Les fondateurs de « St Luke », conscients de ce risque, ont alors pris une décision qui allait complètement changer l’avenir de l’agence. Ils ont donc mis en place deux règles :

  • pas de nouveau client sans perte d’un client en portefeuille

  • pas de nouveaux employés sans départ.


Ces deux règles ont permis de garder la qualité à son plus haut niveau et surtout d’aller plus loin dans l’innovation avec les clients actuels, car ces clients savent que s’ils refusent une campagne créative, l’agence va prendre un nouveau client à leur place.


La grande majorité des consultants et des créatifs ne se battent pas pour leur vision. Les clients exigent et les créatifs s’exécutent. Face au client qui a mauvais goût, ils se retrouvent donc rapidement avec un portefeuille de projets basiques dont ils ne sont pas fiers.


Les excellents consultants et créatifs de l’agence St Luke, eux, ne transigent pas. En fait, le seul moyen pour quelqu’un de devenir client est d’embrasser la vision du consultant dès le départ.


Le meilleur moyen de travailler sur des projets dont vous êtes fiers est d’avoir une longue liste d’attente de clients (internes ou externes) potentiels… et de le faire savoir.


La mauvaise tension

Le but de cette technique est de passer outre la résistance pour obtenir le feu vert pour une idée innovante. Mais les gens bien intentionnés ne sont pas les seuls à utiliser la tension :

  • Les vendeurs de voiture, les agents immobiliers, les vendeurs de matelas mettent parfois la pression en disant que "la promotion n'est valable qu'aujourd'hui" ou bien que "quelqu'un d'autre doit venir à 16h et va surement faire une offre".

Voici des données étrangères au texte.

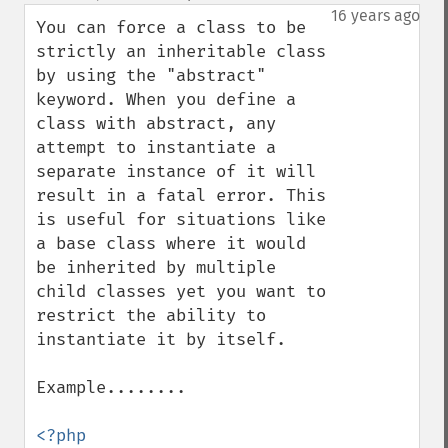
down
16 years ago
You can force a class to be 
strictly an inheritable class 
by using the "abstract" 
keyword. When you define a 
class with abstract, any 
attempt to instantiate a 
separate instance of it will 
result in a fatal error. This 
is useful for situations like 
a base class where it would 
be inherited by multiple 
child classes yet you want to 
restrict the ability to 
instantiate it by itself.

Example........

<?php
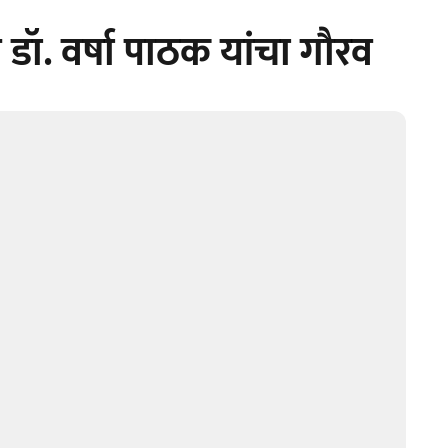
 डॉ. वर्षा पाठक यांचा गौरव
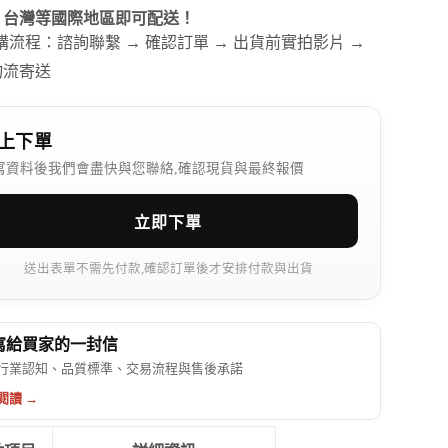
、台灣等國際地區即可配送！
訂購流程：諮詢聯繫 → 確認訂單 → 出貨前實拍影片 →
物流寄送
上下單
寫資料後我們會盡快與您聯絡,確認現貨與最終報價
立即下單
送出表單不需先付款,確認訂單後才安排付款與出貨
 寫給買家的一封信
行業認知、品質標準、交易流程與售後承諾
閱讀 →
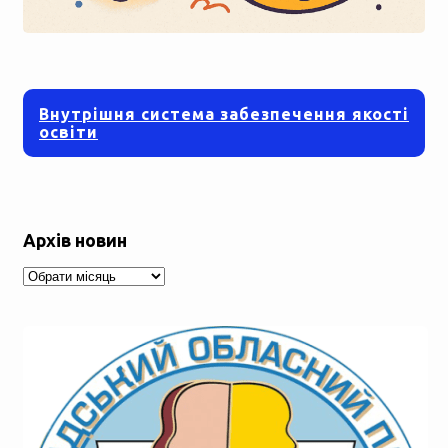
Внутрішня система забезпечення якості
освіти
Архів новин
Архів
новин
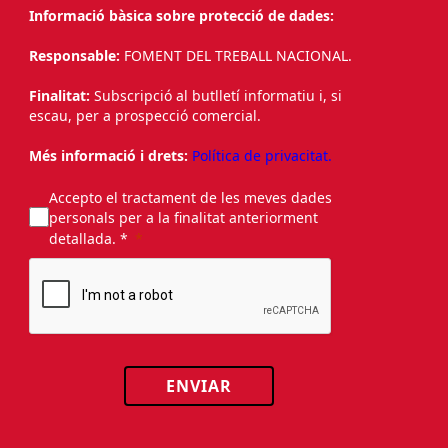
Informació bàsica sobre protecció de dades:
Responsable:
FOMENT DEL TREBALL NACIONAL.
Finalitat:
Subscripció al butlletí informatiu i, si
escau, per a prospecció comercial.
Més informació i drets:
Política de privacitat.
Accepto el tractament de les meves dades
personals per a la finalitat anteriorment
detallada. *
ENVIAR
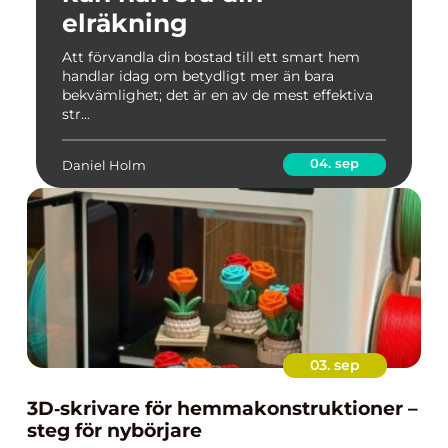
elräkning
Att förvandla din bostad till ett smart hem
handlar idag om betydligt mer än bara
bekvämlighet; det är en av de mest effektiva
str...
04. sep
Daniel Holm
03. sep
3D‑skrivare för hemmakonstruktioner –
steg för nybörjare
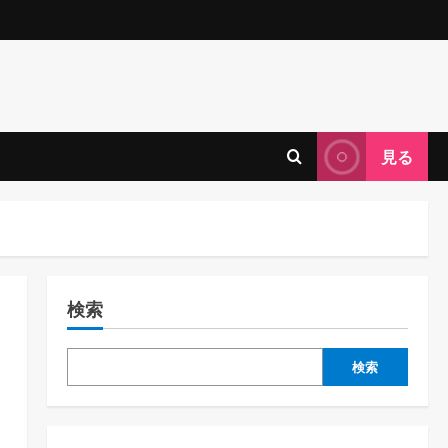
見る
検索
検索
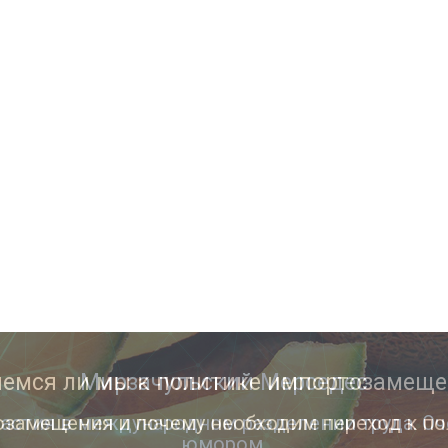
Мирзачульский Мерседес
астия в международном разделении труда. Оч
юмором.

  • Certains employés n'utilisent pas la tension aux services de belles idées mais plutôt dans leur propre intérêt. Ils utilisent leur monopole interne ("je suis la seule à pouvoir faire ABC") et s'en servent pour négocier leur salaire ou bien pour compenser leur fainéantise ou leur incompétence.

Vous voulez distinguer bonne et mauvaise tension ?

En général, les créateurs de "bonne" tension essaient de travailler avec leurs interlocuteurs dans l'intérêt de l'entreprise. Les créateurs de mauvaise tension posent des ultimatums (que vous pouvez le plus souvent ignorer).